Work item — The copy you produce must hold every record exactly, and none of the images.

Records for the task —
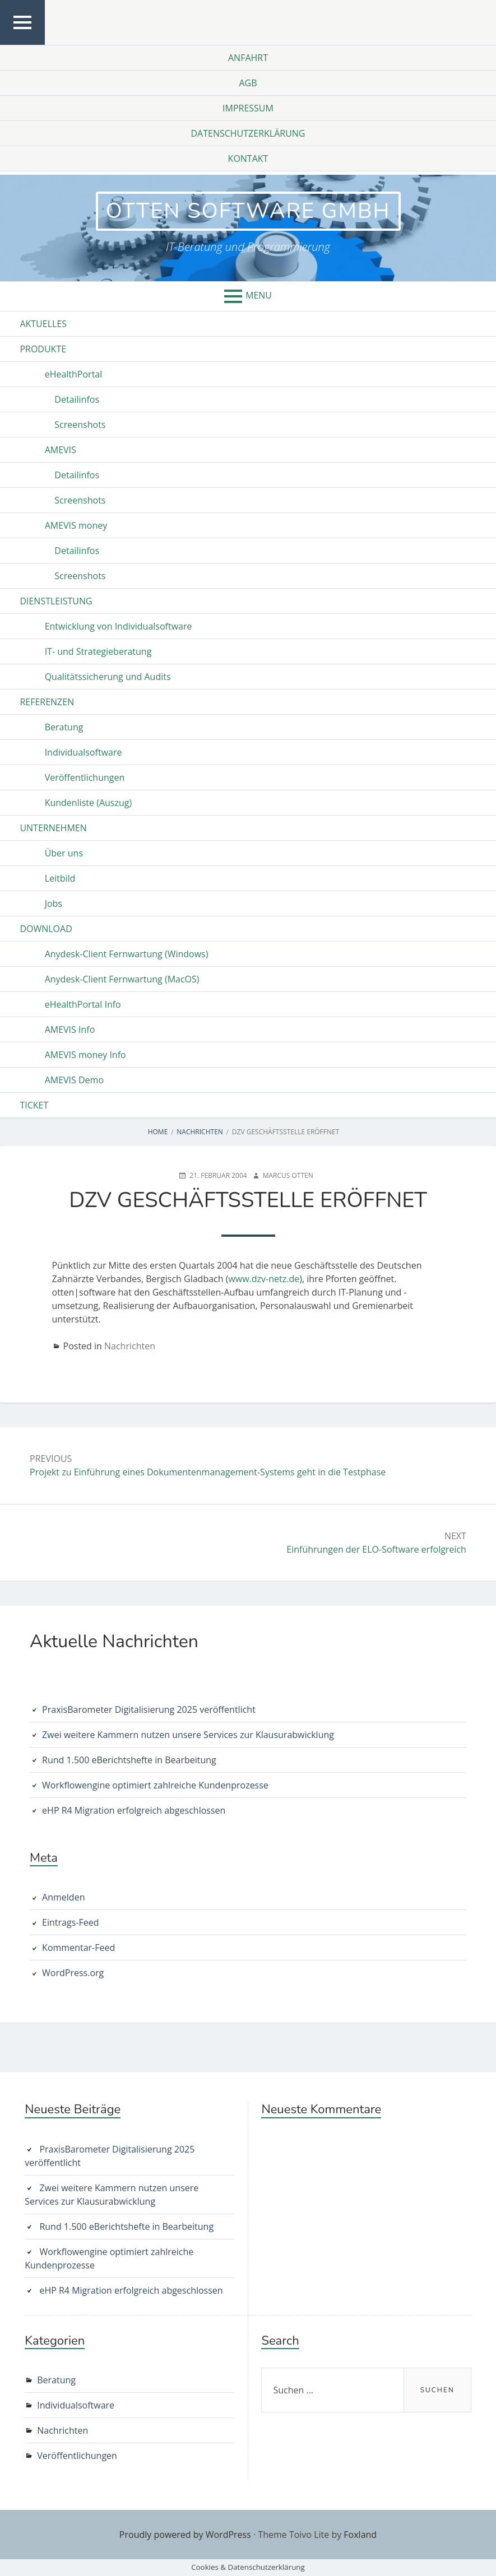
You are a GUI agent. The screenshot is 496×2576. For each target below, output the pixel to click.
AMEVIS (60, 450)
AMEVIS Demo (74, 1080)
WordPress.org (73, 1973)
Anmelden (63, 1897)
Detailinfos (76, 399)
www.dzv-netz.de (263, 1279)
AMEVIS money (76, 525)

Exercise solution —
You are a GUI agent. The screenshot is 496×2576. For each target below, output the pixel to click.
AMEVIS (60, 450)
AMEVIS Demo (74, 1080)
WordPress.org (73, 1973)
Anmelden (63, 1897)
Detailinfos (76, 399)
www.dzv-netz.de (263, 1279)
AMEVIS money (76, 525)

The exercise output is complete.